▶ TASK STATEMENT
Note the line where "Personalizar cookies (193, 933)" appears in the data below; write it out exactly, along with every line that comes after it to the end.

(Records from a data source)
****************************************
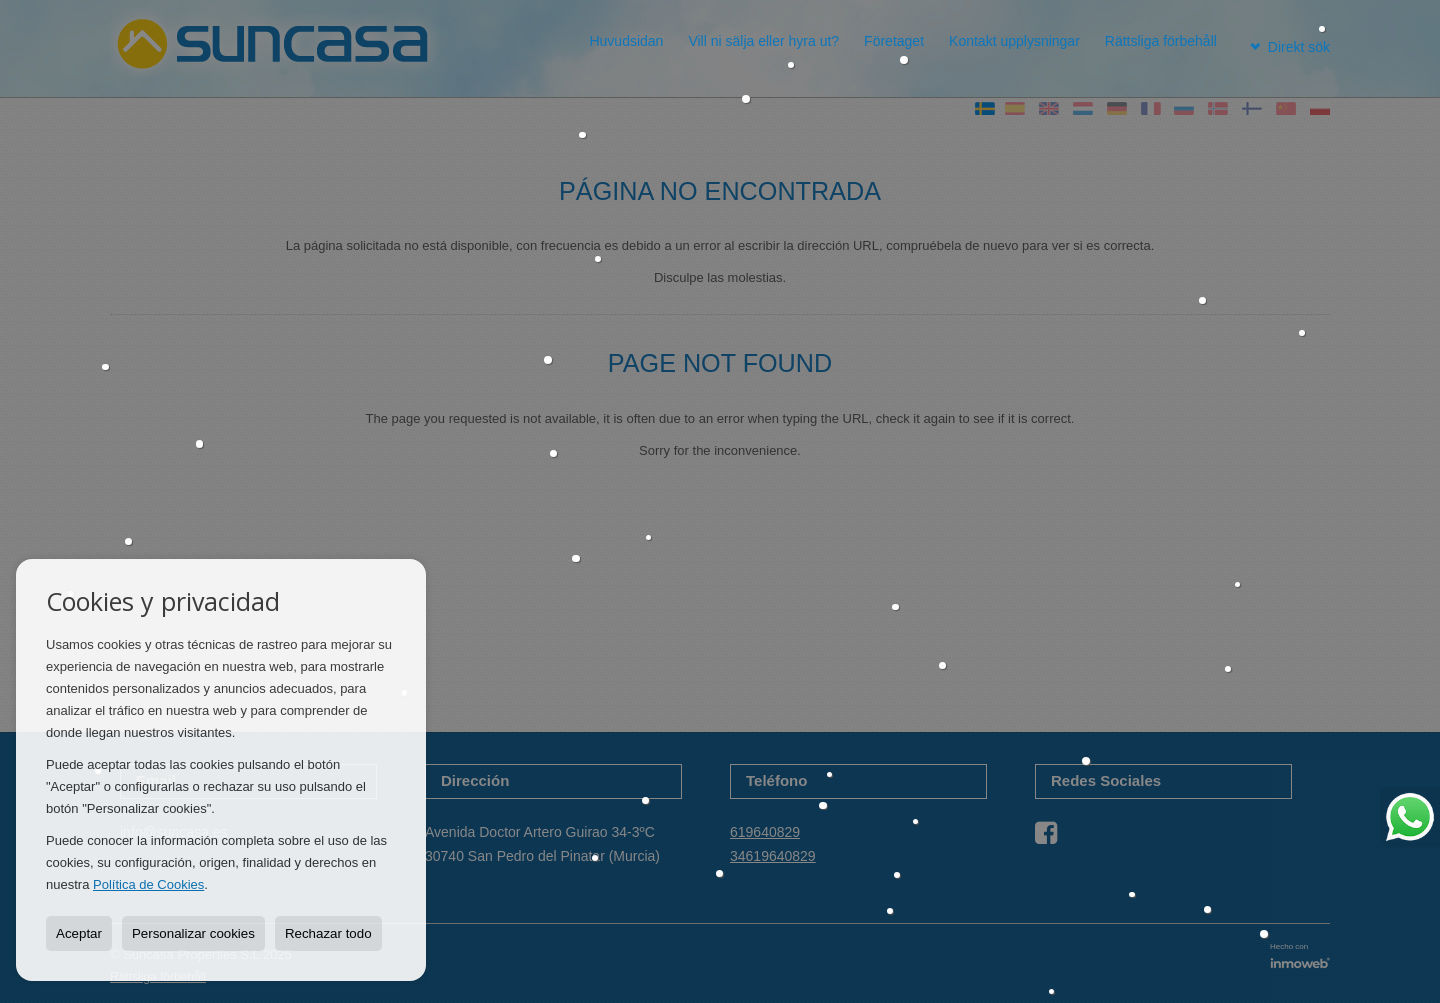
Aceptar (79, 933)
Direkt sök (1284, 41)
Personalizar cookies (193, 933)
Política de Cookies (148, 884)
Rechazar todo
****************************************
▶ EXERCISE RESPONSE
Personalizar cookies (193, 933)
Política de Cookies (148, 884)
Rechazar todo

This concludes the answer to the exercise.